EXERCISE AIM: Only an exact reprint of all the data is acceptable.

ENTRIES SHOWN:
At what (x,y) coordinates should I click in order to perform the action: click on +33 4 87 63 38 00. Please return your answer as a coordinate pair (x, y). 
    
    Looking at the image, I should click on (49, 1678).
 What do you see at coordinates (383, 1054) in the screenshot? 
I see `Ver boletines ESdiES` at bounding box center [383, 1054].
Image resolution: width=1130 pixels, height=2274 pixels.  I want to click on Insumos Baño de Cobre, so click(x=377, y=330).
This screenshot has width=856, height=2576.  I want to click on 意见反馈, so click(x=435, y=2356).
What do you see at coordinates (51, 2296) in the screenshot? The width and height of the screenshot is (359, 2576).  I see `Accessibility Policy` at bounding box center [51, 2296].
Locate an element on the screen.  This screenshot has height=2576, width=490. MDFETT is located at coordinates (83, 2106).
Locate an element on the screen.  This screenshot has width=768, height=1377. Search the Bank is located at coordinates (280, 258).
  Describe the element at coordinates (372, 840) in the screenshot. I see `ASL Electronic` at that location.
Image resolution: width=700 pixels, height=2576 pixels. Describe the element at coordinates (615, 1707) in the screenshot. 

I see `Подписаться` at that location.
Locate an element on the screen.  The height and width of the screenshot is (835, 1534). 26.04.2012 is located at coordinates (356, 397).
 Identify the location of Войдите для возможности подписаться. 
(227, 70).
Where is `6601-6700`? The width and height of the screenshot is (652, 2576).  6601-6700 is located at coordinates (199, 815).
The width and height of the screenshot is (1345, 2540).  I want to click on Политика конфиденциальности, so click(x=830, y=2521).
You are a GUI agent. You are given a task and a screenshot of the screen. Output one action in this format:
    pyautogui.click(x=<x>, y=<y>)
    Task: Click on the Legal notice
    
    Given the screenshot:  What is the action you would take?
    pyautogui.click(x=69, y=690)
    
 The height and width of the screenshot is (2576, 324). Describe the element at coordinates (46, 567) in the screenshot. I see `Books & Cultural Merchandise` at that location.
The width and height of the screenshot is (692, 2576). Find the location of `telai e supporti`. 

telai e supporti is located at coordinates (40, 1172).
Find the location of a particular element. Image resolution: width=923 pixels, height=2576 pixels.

RESPONSE AREA:
At what (x,y) coordinates should I click in order to perform the action: click on +33 4 87 63 38 00. Please return your answer as a coordinate pair (x, y). 
    
    Looking at the image, I should click on (49, 1678).
 What do you see at coordinates (383, 1054) in the screenshot? 
I see `Ver boletines ESdiES` at bounding box center [383, 1054].
Image resolution: width=1130 pixels, height=2274 pixels.  I want to click on Insumos Baño de Cobre, so click(x=377, y=330).
This screenshot has width=856, height=2576.  I want to click on 意见反馈, so click(x=435, y=2356).
What do you see at coordinates (51, 2296) in the screenshot? The width and height of the screenshot is (359, 2576).  I see `Accessibility Policy` at bounding box center [51, 2296].
Locate an element on the screen.  This screenshot has height=2576, width=490. MDFETT is located at coordinates (83, 2106).
Locate an element on the screen.  This screenshot has width=768, height=1377. Search the Bank is located at coordinates (280, 258).
  Describe the element at coordinates (372, 840) in the screenshot. I see `ASL Electronic` at that location.
Image resolution: width=700 pixels, height=2576 pixels. Describe the element at coordinates (615, 1707) in the screenshot. 

I see `Подписаться` at that location.
Locate an element on the screen.  The height and width of the screenshot is (835, 1534). 26.04.2012 is located at coordinates (356, 397).
 Identify the location of Войдите для возможности подписаться. 
(227, 70).
Where is `6601-6700`? The width and height of the screenshot is (652, 2576).  6601-6700 is located at coordinates (199, 815).
The width and height of the screenshot is (1345, 2540).  I want to click on Политика конфиденциальности, so click(x=830, y=2521).
You are a GUI agent. You are given a task and a screenshot of the screen. Output one action in this format:
    pyautogui.click(x=<x>, y=<y>)
    Task: Click on the Legal notice
    
    Given the screenshot:  What is the action you would take?
    pyautogui.click(x=69, y=690)
    
 The height and width of the screenshot is (2576, 324). Describe the element at coordinates (46, 567) in the screenshot. I see `Books & Cultural Merchandise` at that location.
The width and height of the screenshot is (692, 2576). Find the location of `telai e supporti`. 

telai e supporti is located at coordinates (40, 1172).
Find the location of a particular element. Image resolution: width=923 pixels, height=2576 pixels.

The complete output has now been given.